# Frage zum Downsampling



## eye_of_fire (3. Oktober 2015)

Hallo,
ich wollte WOW mit DSR betreiben und habe im NVidia-Treiber DSR aktiviert und konnte im Spiel auch die entsprechende Auflösung auswählen. In den WOW-Einstellungen gibt es unter der Rubrik 'erweitert' noch diesen Slider mit dem Namen 'Render Skalierung'. Muß man da auch noch was einstellen damit das DSR aktiviert wird?
Gruß und besten Dank im Voraus


----------



## Brehministrator (3. Oktober 2015)

Ob DSR aktiv ist oder nicht, merkst du ja recht leicht, z.B. an der deutlich reduzierten Framerate, und an den plötzlich nicht mehr pixeligen Ecken und Kanten  Ich meine mich zu erinnern, dass dieser Regler "Render-Skalierung" für Systeme mit schwacher GPU gedacht ist, und genau den gegenteiligen Effekt von Downsampling hat: Dann werden weniger Pixel gerechnet, als für die Auflösung nötig wäre, und das Bild wird gestreckt und interpoliert.
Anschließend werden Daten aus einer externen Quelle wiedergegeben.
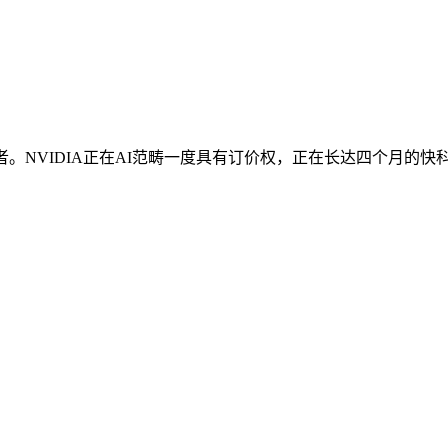
NVIDIA正在AI范畴一度具有订价权，正在长达四个月的快科技1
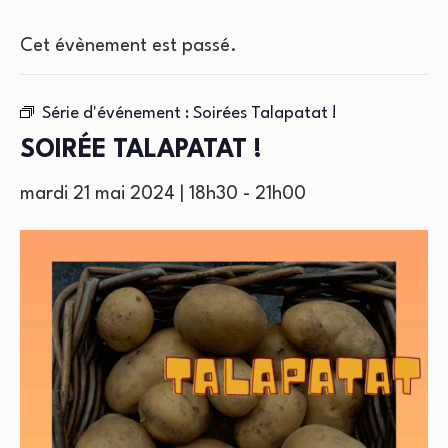
Cet évènement est passé.
Série d'événement :
Soirées Talapatat !
SOIRÉE TALAPATAT !
mardi 21 mai 2024 | 18h30
-
21h00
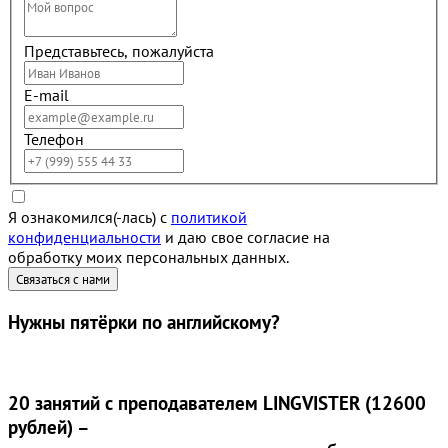
Представьтесь, пожалуйста
E-mail
Телефон
Я ознакомился(-лась) с
политикой
конфиденциальности
и даю свое согласие на
обработку моих персональных данных.
Нужны
пятёрки
по английскому?
20 занятий
с преподавателем LINGVISTER (12600
рублей) –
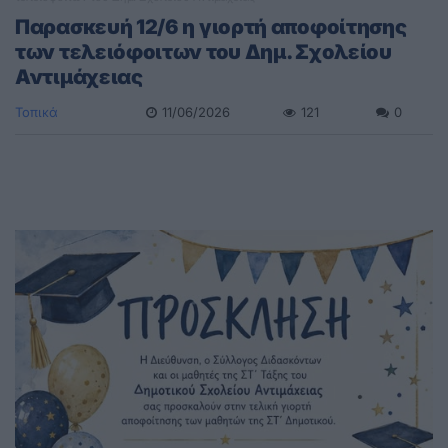
Παρασκευή 12/6 η γιορτή αποφοίτησης
των τελειόφοιτων του Δημ. Σχολείου
Αντιμάχειας
Τοπικά
11/06/2026
121
0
Ich würde also generell nix an diesem Regler machen, wenn das Spiel schnell genug läuft.


----------



## HisN (3. Oktober 2015)

100% bedeutet eine Render-Auflösung die der eingestellten Game-Auflösung entspricht.
Weniger verkleinert die Auflösung und pustet sie auf
Mehr vergrößert die Auflösung und rechnet sie runter


----------



## eye_of_fire (4. Oktober 2015)

ok, danke Euch beiden für die Erläuterungen. Dann lass ich mal die Finger von dem Regler und lass meine Frau sich an dem 'neuen' Look von WoW erfreuen


----------